Records for this exercise:
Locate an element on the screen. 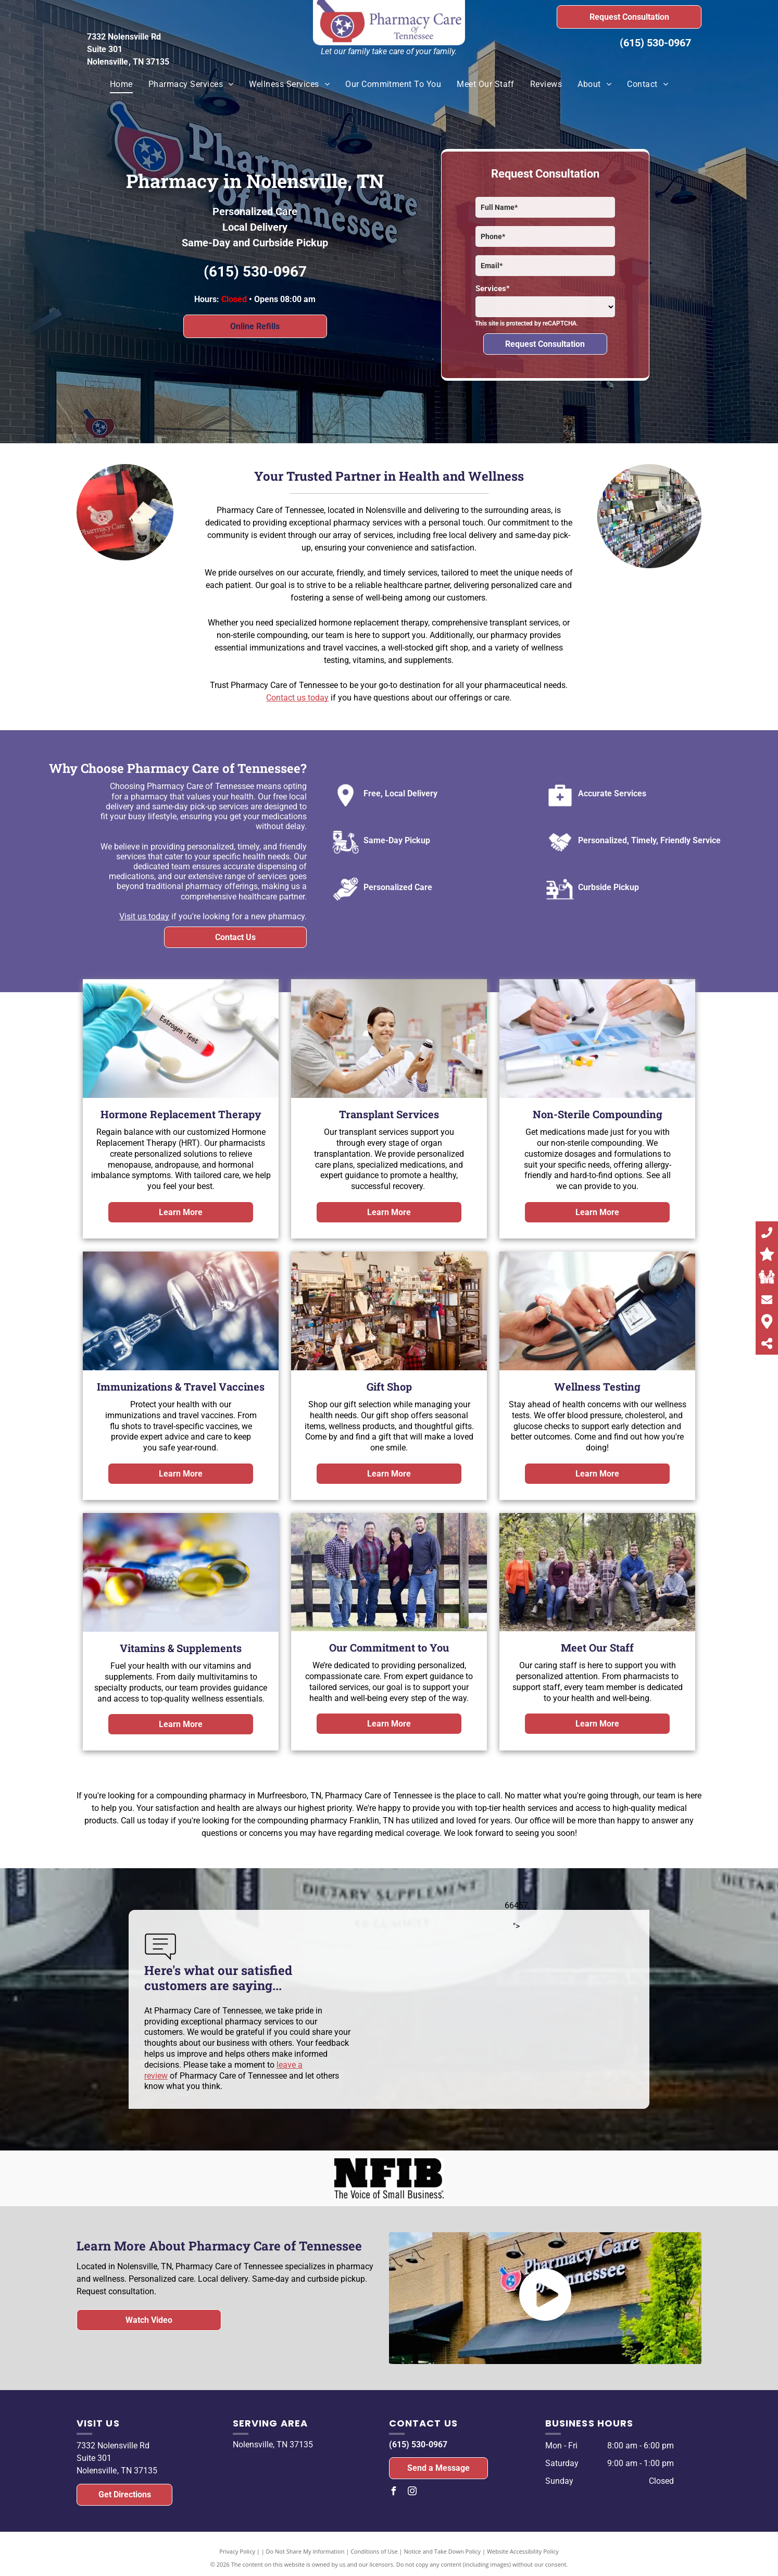 The height and width of the screenshot is (2576, 778). (615) 530-0967 is located at coordinates (655, 42).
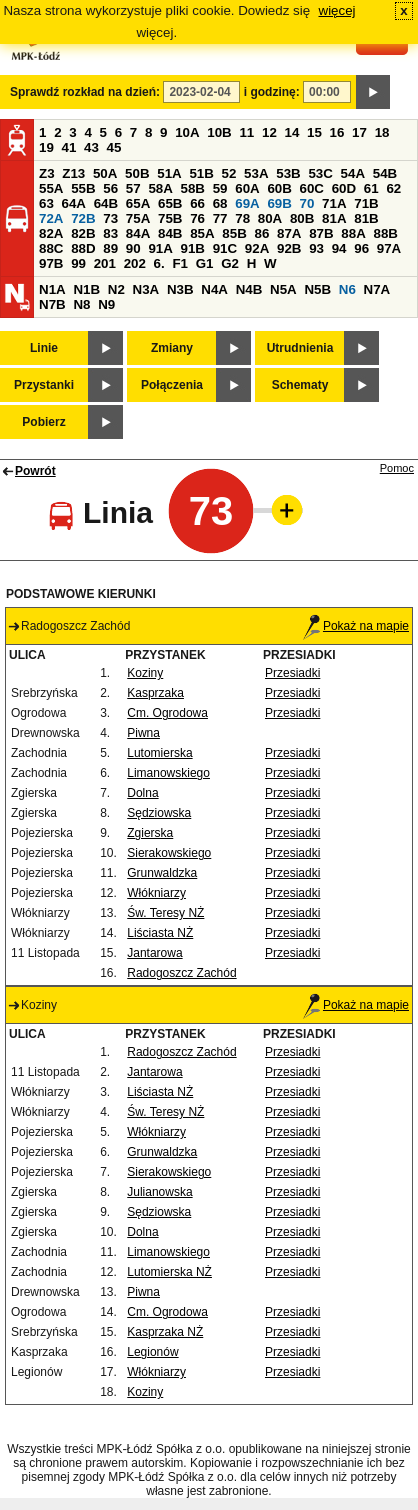  What do you see at coordinates (339, 248) in the screenshot?
I see `94` at bounding box center [339, 248].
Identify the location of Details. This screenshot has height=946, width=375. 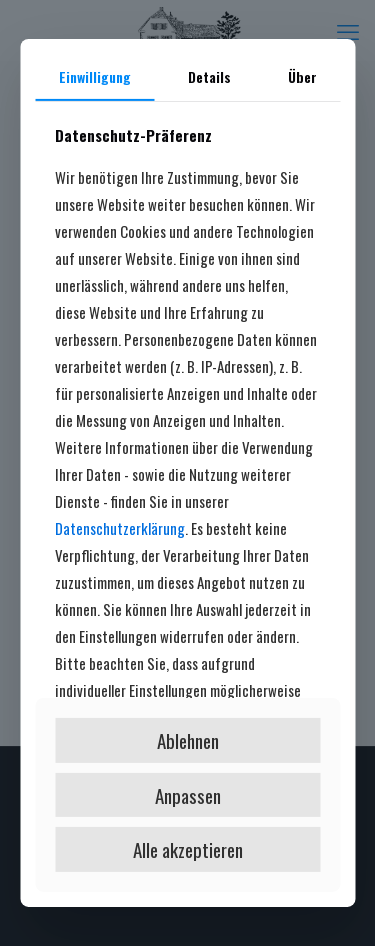
(209, 76).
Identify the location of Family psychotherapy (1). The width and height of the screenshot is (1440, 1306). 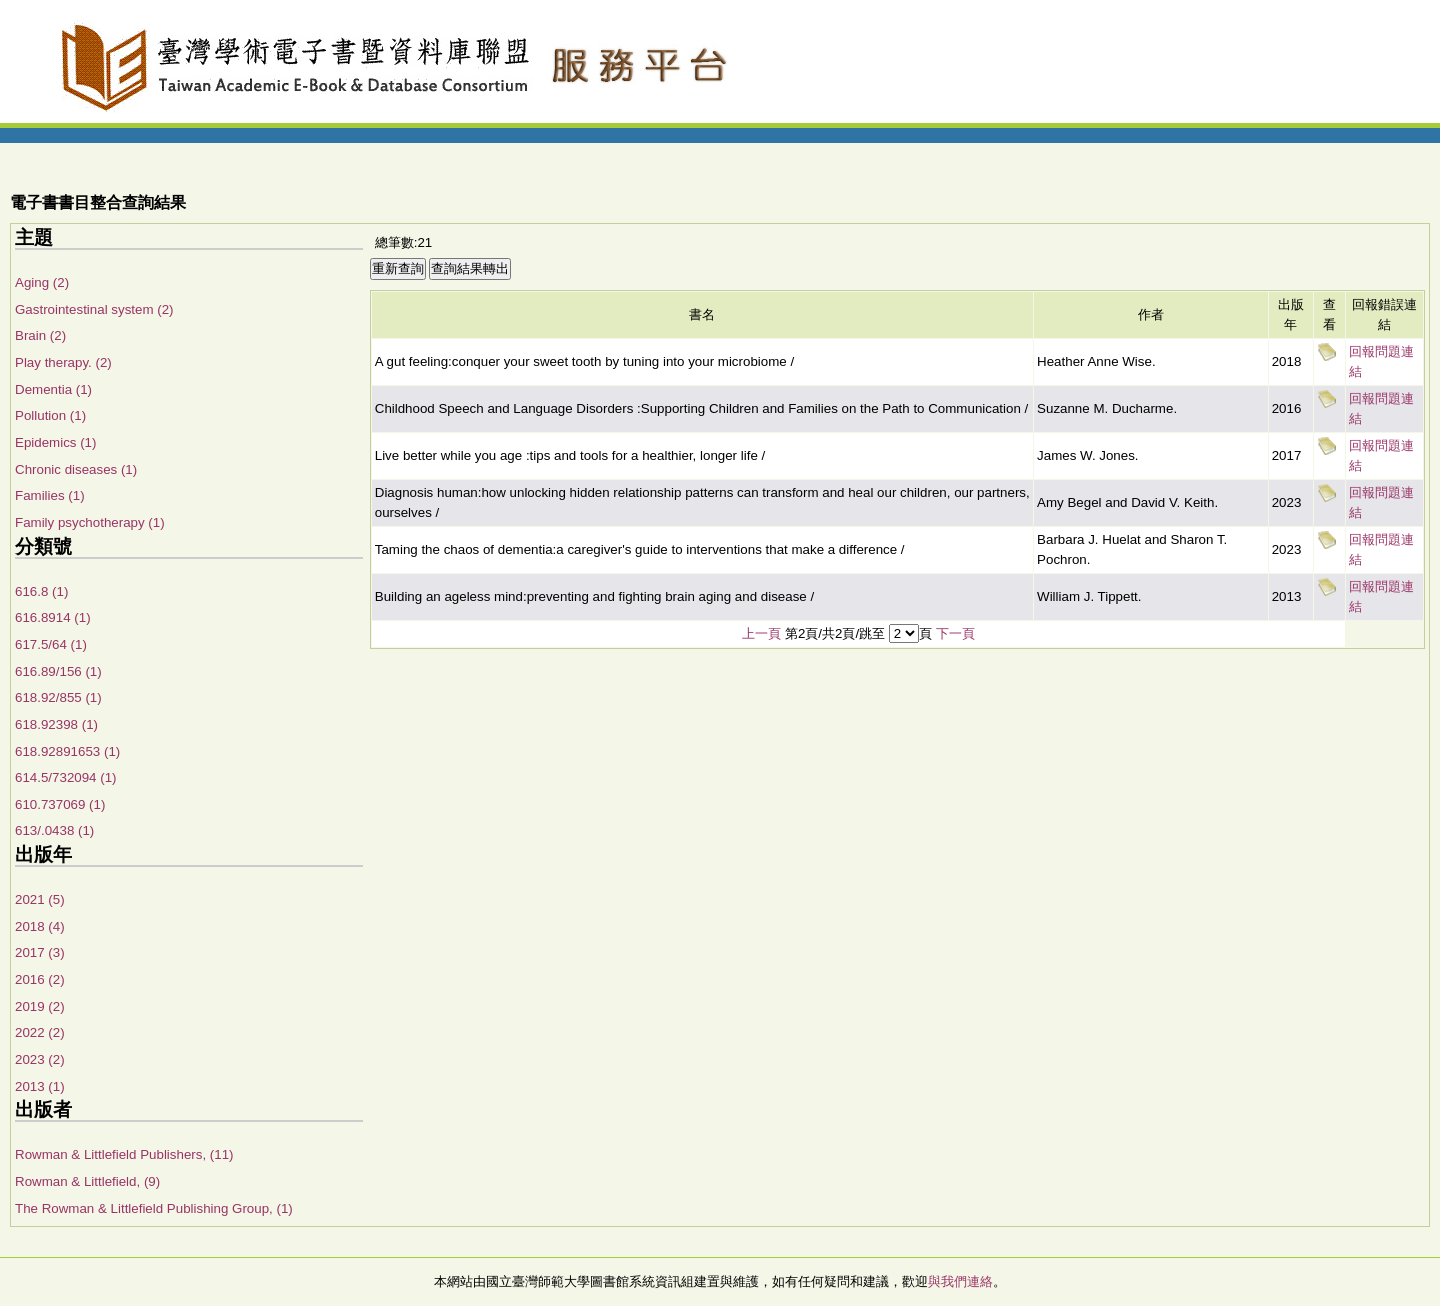
(90, 522).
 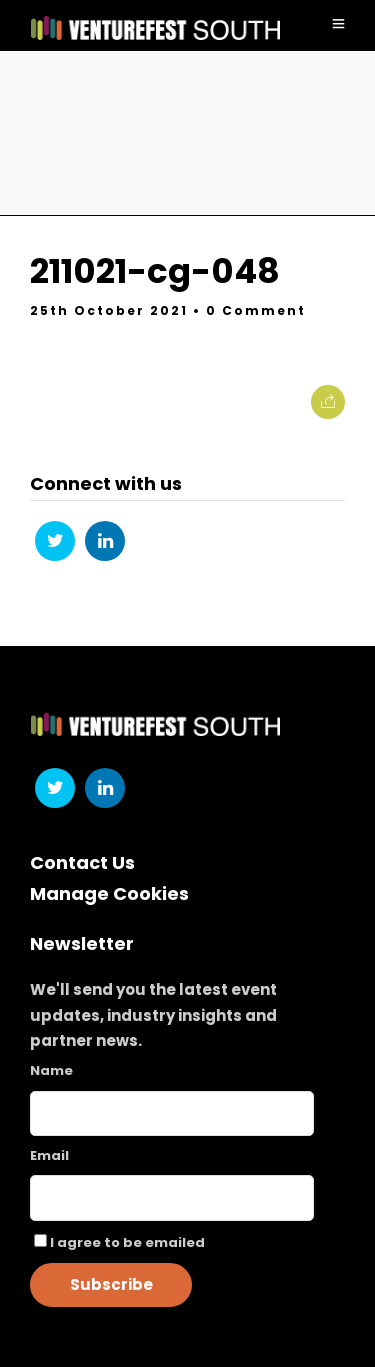 I want to click on Name, so click(x=51, y=1070).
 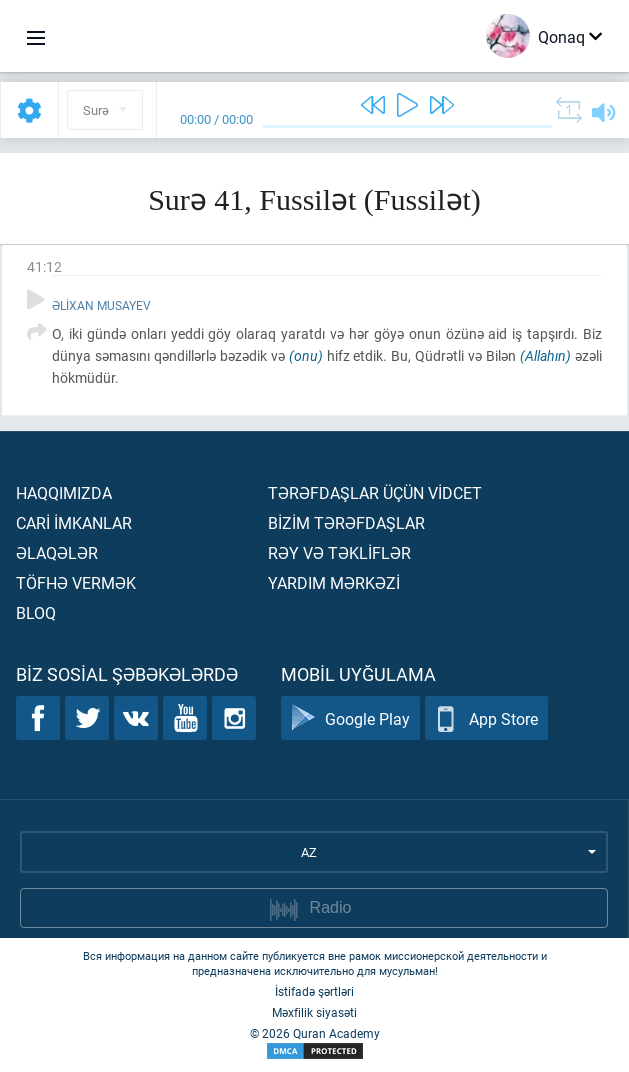 What do you see at coordinates (486, 718) in the screenshot?
I see `App Store` at bounding box center [486, 718].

Directions:
With the pictures removed, write out exactly the lines from the line containing "Identify the location of Details." through the last line of the material above, both included.

Answer for the task:
Identify the location of Details. This screenshot has height=946, width=375. 
(209, 76).
Identify the location of Family psychotherapy (1). The width and height of the screenshot is (1440, 1306). 
(90, 522).
  I want to click on Name, so click(x=51, y=1070).
  What do you see at coordinates (486, 718) in the screenshot?
I see `App Store` at bounding box center [486, 718].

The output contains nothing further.